Tuesday, December 19, 2006
Georgia Museum of Art inches toward fundraising goal for $20M expansion
Collection stored away for rainy day
Museum visitors take in Art Rosenbaum's India Triptych, 1998, oil on linen, at the Georgia Museum of Art during a guided tour through the museum last week.
David Walter Banks/Staff
The edgy temperaments of the inner-city teenagers in painter Paul Cadmus' "The Playground" are lost on most Georgia Museum of Art patrons.
The extra special piece, which usually hangs hidden from the public in a floor-to-ceiling storage rack, along with many other famous works of art, is one that should never be stowed, said GMOA Director William Eiland.
"Under normal circumstances, any museum would want to have that out always," he said.
Museum patrons rarely will find Georgia O'Keefe's "Red Barn, Lake George, New York," Gregory Gillespie's "Wheel of Life" or works by Joan Mitchell, Frederick [sic] Church and Charles Burchfield in the small corner of the museum set aside for displaying GMOA's permanent collection.
The permanent collection includes about 11,000 works - 2,000 of which were acquired in the past 10 years - yet the museum doesn't have the space to display even 3 percent of it.
Many more of the museum's paintings, 97 percent of which are kept in crowded storage rooms, could be on view, said GMOA Head Registrar Tricia Miller.
The museum doesn't keep anything on view year-round - "with paintings, it's because we're not able to," Miller said.
The packing room and the student assistants' room are two of a handful of rooms being used for the storage of three-dimensional art, drawing sighs of exasperation from staff who never have been able to put it on display.
Museum staff said they ought to take down the "student assistants" room sign, at least for a few years, until they have 10 new galleries designed especially for Asian, American, African, European, graphic and decorative art as part of a $20 million museum expansion.
The current building on Carlton Street opened in 1996, but the museum has been around since 1948 in what now is the Administration Building housing the president's office.
The expansion will include 10 additional galleries to showcase more of the permanent collection, increase storage and classroom space, expand the library and add a print study room and an outdoor sculpture garden.
The additional galleries will allow museum curators to dedicate the current galleries to traveling and temporary exhibits.
About 7,000 drawings, watercolors and other works on paper - which make up the majority of the collection - are in storage most of the time because they are too fragile to sit under lights.
But many museum patrons do see the works - just not at the museum.
The museum lends out the works more often than it displays them here as part of 12 sets of paperworks of up to 60 pieces, put together especially for traveling exhibits, said associate registrar Christy Sinksen.
"We can say that other people see our works more than we do," Sinksen said.
Although they are not on display very often, students and faculty can come in for private study, she said.
But they can't do it in the soft-lit, teak-paneled room intended as a print study - it, too, is being used for storage.
With some free time to spare, Cristina and Brian Jarrel of Lawrenceville found a sitter and drove to Athens on Thursday to see what the museum had on display this season.
The couple said they were most keen on seeing sculpture, impressionism and other traditional works that they hope the museum will show more of with the expansion.
"I'd like to see more photography on the walls," said Brian Jarrel, a some-time visitor to the museum. "(Also) I would like to be able to take pictures in the galleries. ... I like to be able to go back home and relive it."
Art museums, on average, display about 5 percent of their collections at any given time, said Jason Hall, director of government and media relations for the American Association of Museums.
But many factors can make it as low as less than 2 percent and as high as 10 percent. If a small museum has a small collection, it may put more works on display, but a large museum that has been collecting for a long time may have less in public view, Hall said.
Museums primarily expand for more exhibition space as their collections grow, but they also expand to support education, conservation and other missions that museums have come to focus on more than in the past, he said.

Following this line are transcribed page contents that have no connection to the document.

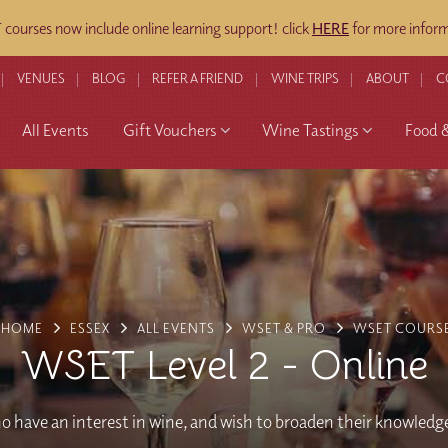
ourses now include online learning support! click
HERE
for more inform
VENUES
BLOG
REFER A FRIEND
WINE TRIPS
ABOUT
C
All Events
Gift Vouchers
Wine Tastings
Food 
HOME
ESSEX
ALL EVENTS
WSET & PRO
WSET COURS
WSET Level 2 - Online
o have an interest in wine, and wish to broaden their knowledg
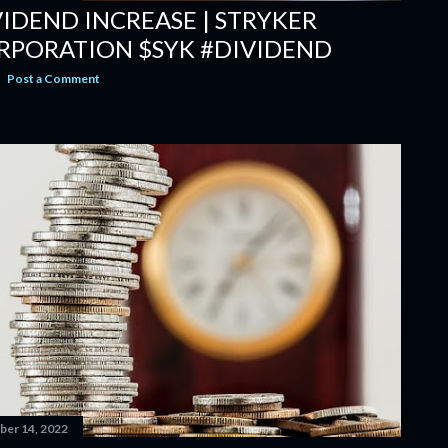
VIDEND INCREASE | STRYKER
RPORATION $SYK #DIVIDEND
Post a Comment
er 14, 2022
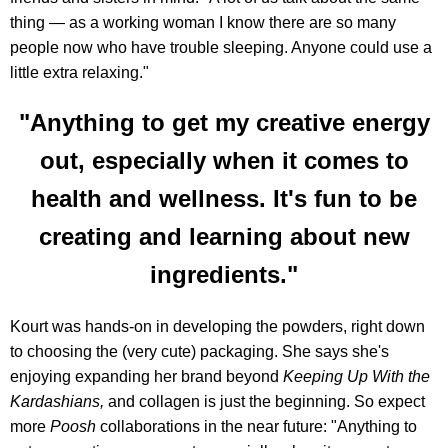
thing — as a working woman I know there are so many
people now who have trouble sleeping. Anyone could use a
little extra relaxing."
"Anything to get my creative energy
out, especially when it comes to
health and wellness. It's fun to be
creating and learning about new
ingredients."
Kourt was hands-on in developing the powders, right down
to choosing the (very cute) packaging. She says she's
enjoying expanding her brand beyond
Keeping Up With the
Kardashians,
and collagen is just the beginning. So expect
more
Poosh
collaborations in the near future: "Anything to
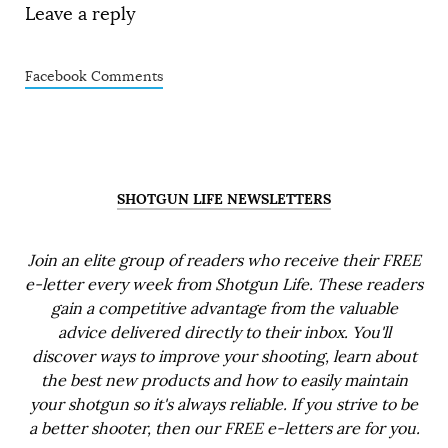
Leave a reply
Facebook Comments
SHOTGUN LIFE NEWSLETTERS
Join an elite group of readers who receive their FREE
e-letter every week from Shotgun Life. These readers
gain a competitive advantage from the valuable
advice delivered directly to their inbox. You'll
discover ways to improve your shooting, learn about
the best new products and how to easily maintain
your shotgun so it's always reliable. If you strive to be
a better shooter, then our FREE e-letters are for you.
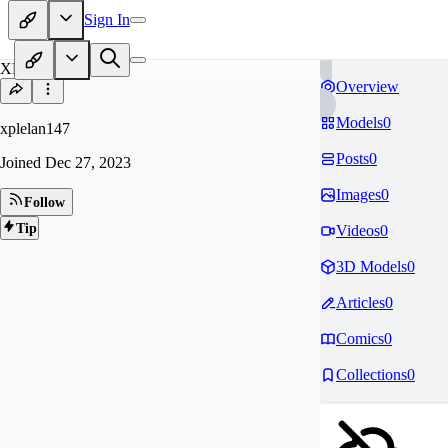
Sign In
XP
Overview
Models
0
xplelan147
Posts
0
Joined
Dec 27, 2023
Images
0
Follow
Tip
Videos
0
3D Models
0
Articles
0
Comics
0
Collections
0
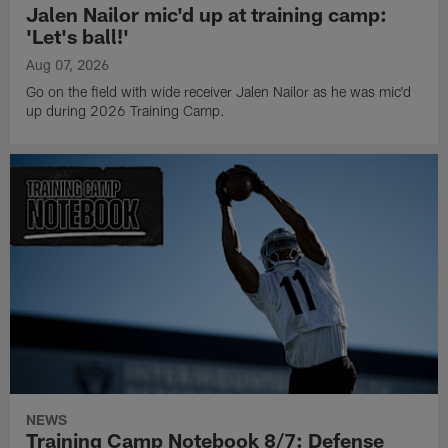
Jalen Nailor mic'd up at training camp:
'Let's ball!'
Aug 07, 2026
Go on the field with wide receiver Jalen Nailor as he was mic'd
up during 2026 Training Camp.
NEWS
Training Camp Notebook 8/7: Defense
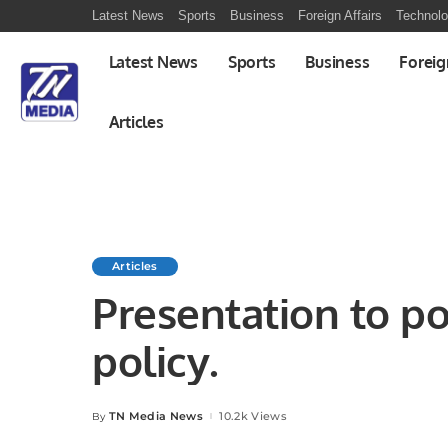
Latest News
Sports
Business
Foreign Affairs
Technol
Latest News
Sports
Business
Foreig
Articles
Articles
Presentation to po
policy.
TN Media News
10.2k Views
By
Posted
by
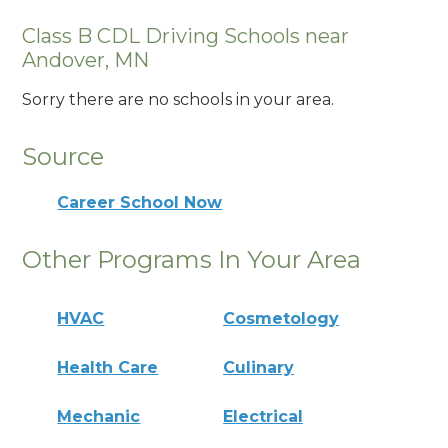
Class B CDL Driving Schools near
Andover, MN
Sorry there are no schools in your area.
Source
Career School Now
Other Programs In Your Area
HVAC
Cosmetology
Health Care
Culinary
Mechanic
Electrical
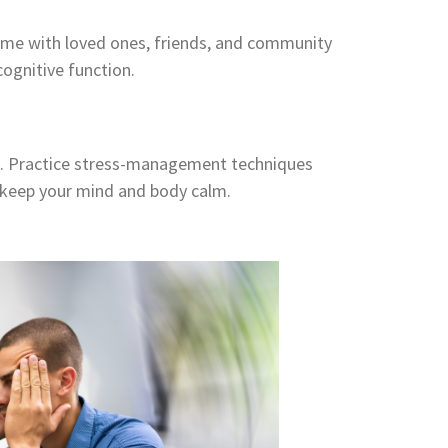
 time with loved ones, friends, and community
ognitive function.
th. Practice stress-management techniques
o keep your mind and body calm.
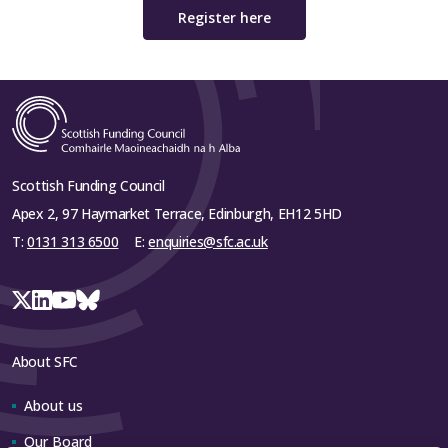
Register here
Scottish Funding Council
Apex 2, 97 Haymarket Terrace, Edinburgh, EH12 5HD
T:
0131 313 6500
E:
enquiries@sfc.ac.uk
About SFC
About us
Our Board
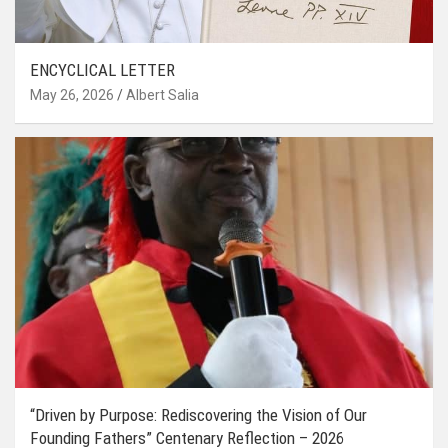
ENCYCLICAL LETTER
May 26, 2026
Albert Salia
“Driven by Purpose: Rediscovering the Vision of Our
Founding Fathers” Centenary Reflection – 2026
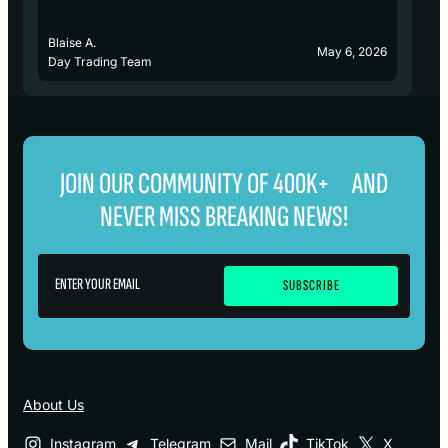
Blaise A.
Bl
May 6, 2026
Day Trading Team
D
JOIN OUR COMMUNITY OF 400K+ AND
NEVER MISS BREAKING NEWS!
About Us
Instagram
Telegram
Mail
TikTok
X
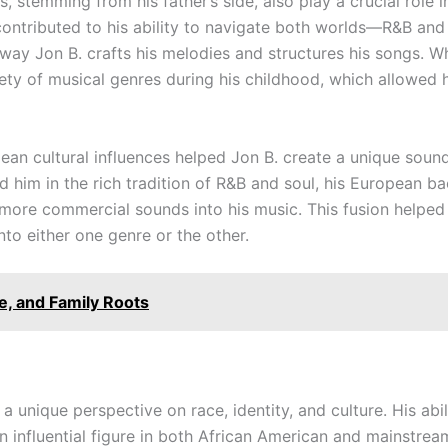
 stemming from his father’s side, also play a crucial role in
contributed to his ability to navigate both worlds—R&B and 
 way Jon B. crafts his melodies and structures his songs. Whi
ety of musical genres during his childhood, which allowed 
ean cultural influences helped Jon B. create a unique soun
 him in the rich tradition of R&B and soul, his European b
ore commercial sounds into his music. This fusion helped 
nto either one genre or the other.
e, and Family Roots
d a unique perspective on race, identity, and culture. His ab
n influential figure in both African American and mainstre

To date, Georgia Museum of Art staff and friends have raised about $13.1 million toward the museum's $20 million expansion.
The museum will receive a $5 million challenge grant from the Atlanta-based Robert Woodruff Foundation once the campaign reaches the $15 million mark, but the final fundraising stretch always is the most difficult, Eiland said.
"I'm surprised that this size community is so supportive of this kind of museum," he said. "(But) the last million dollars is always the hardest."
Workers have begun construction of a new $39 million Lamar Dodd School of Art just to the west of the museum as part of the university's master plan to expand the visual and performing arts area of East Campus.
Wednesday, December 06, 2006
Collection of the artist.
The Georgia Museum of Art has an excerpt from this past Sunday's "Afternoon of Art and Music" featuring Art Rosenbaum. In the podcast, Rosenbaum plays the banjo and sings, discusses how music can serve as an inspiration for abstract art, and -- in typical Rosenbaum fashion -- offers paraphrased quotations from W.B. Yeats and Philip Guston.Weaving His Art on Golden Looms: Paintings and Drawings by Art Rosenbaum remains open at GMOA through the holiday season.